DvD : Lennert est venu me voir en 2018, soit bien avant que Occupied City ne démarre. Le projet était en train de naître, et il m’a tout de suite parlé des enjeux principaux de ce tournage hors normes. La longueur, bien entendu, qui restait encore assez vague à cette étape – mais qui serait forcément conséquente vu le livre de Bianca Stigtert. Il m’a tout de suite parlé d’acheter lui-même une caméra afin de l’avoir toujours à disposition, et nous avons ensemble cherché le modèle idéal pour ce film.

Quelles caméras ont été envisagées ?

DvD : L’Aaton 35 était la caméra que je pensais lui conseiller au départ. De loin la plus compacte, la plus légère est celle qui me semblait le plus adapté au travail de documentaire. Mais son silence relatif de fonctionnement l’a un peu mise hors jeu pour ce projet. En effet, Steve McQueen désirait tourner parfois en intérieur dans une discrétion totale, et seule une caméra vraiment silencieuse pouvait faire ce film. On a donc décidé ensemble de partir sur un corps de Arricam ST (une des dernières caméras film à avoir été conçue et fabriquée) en allégeant un maximum la configuration, d’origine pléthorique car faite pour le studio.
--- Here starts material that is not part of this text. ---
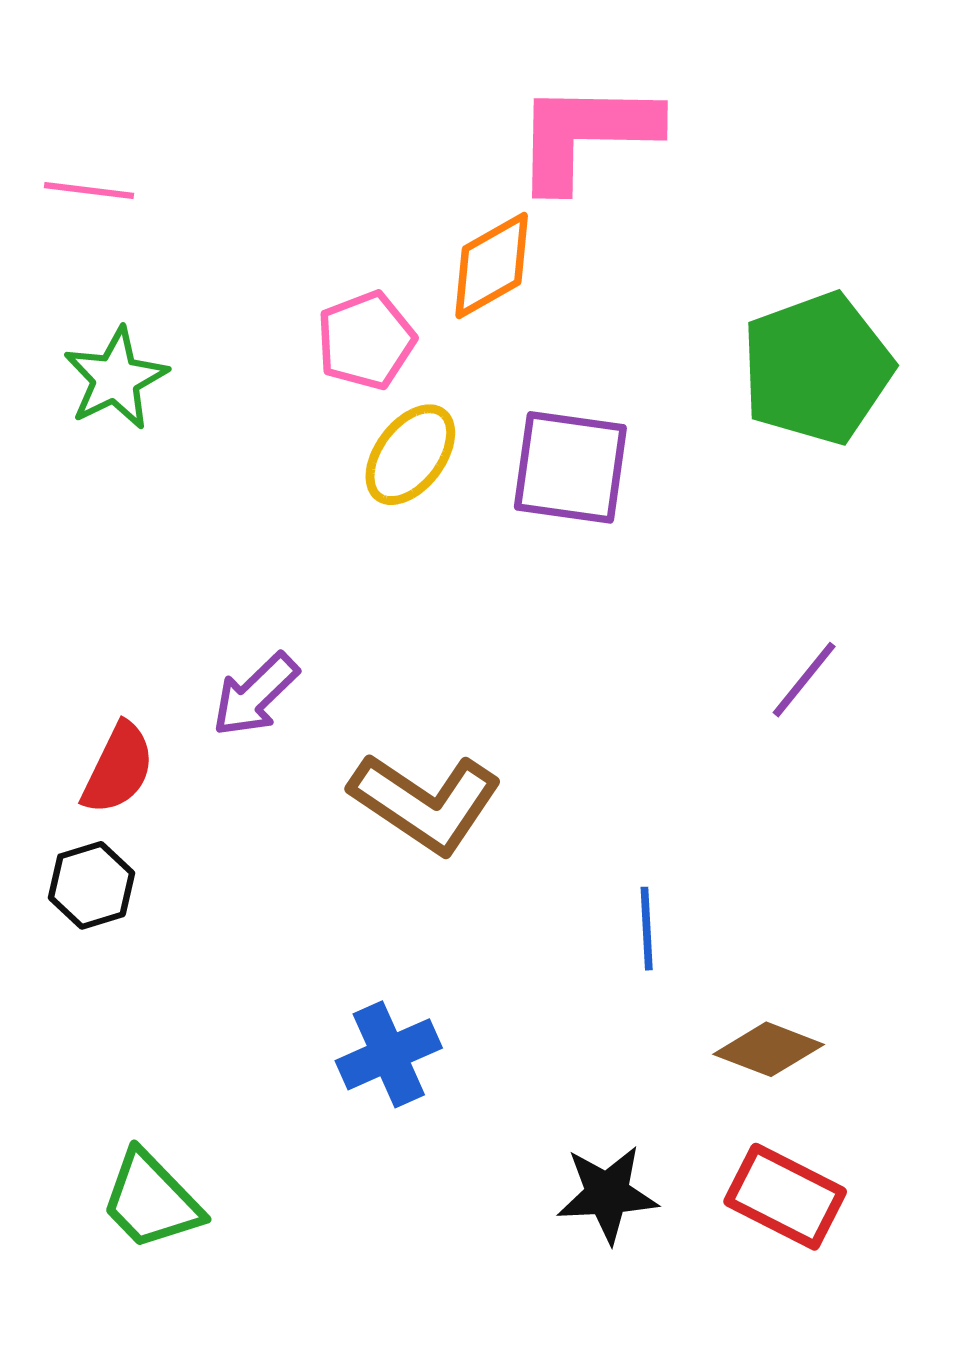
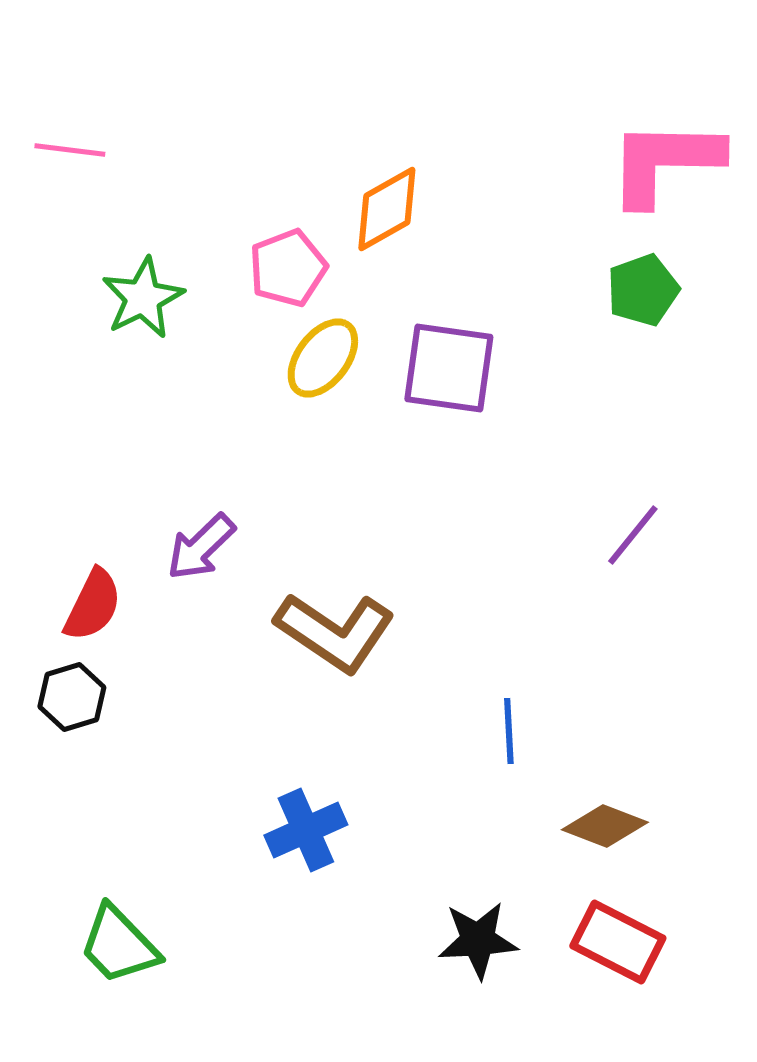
pink L-shape: (586, 135) -> (665, 162), moved
green pentagon: (817, 368) -> (643, 290), size x0.6
green star: (116, 378) -> (143, 298), moved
Ce travail s’est organisé à la fois autour des magasins (en y adaptant les magasins 120 m légers du modèle LT) mais aussi sur la visée, la rendant plus compacte en hauteur et en la réglant en mode Open Gate. De cette manière, la surface d’image impressionnée est la plus grande possible. Le rendu final gagnant beaucoup en définition.

Et vous avez vous-même assuré le poste de pointeur sur le film ?

DvD : Oui, c’est moi qui ai assisté Lennert sur le film. À première vue, tourner un film même sur plusieurs années dans votre propre ville, ça pouvait paraître plutôt cool. L’ensemble de l’équipe se déplaçant à vélo, et seul mon petit van caméra venant se garer à proximité chaque jour pour amener les caisses, et servir par la suite de base pour le deuxième assistant avec sa tente de chargement. Mais je dois vous avouer que ce tournage a vraiment été le plus physique et le plus éprouvant de toute ma carrière. Pour vous donner un ordre d’idée, j’ai parcouru l’équivalent de deux marathons (soit 44 km) cumulés sur ce film avec la caméra sur l’épaule. Même si on tournait parfois dans des lieux qu’on connaissait très bien, on devait être en permanence à l’affût de ce qui se passait autour de nous. Vous n’allez pas me croire, mais chaque jour des choses incroyables se passaient devant nous. Que ce soit au bout d’une heure ou de deux minutes... C’était un truc dingue et merveilleux. Cette relation au temps était à la fois splendide et épuisante.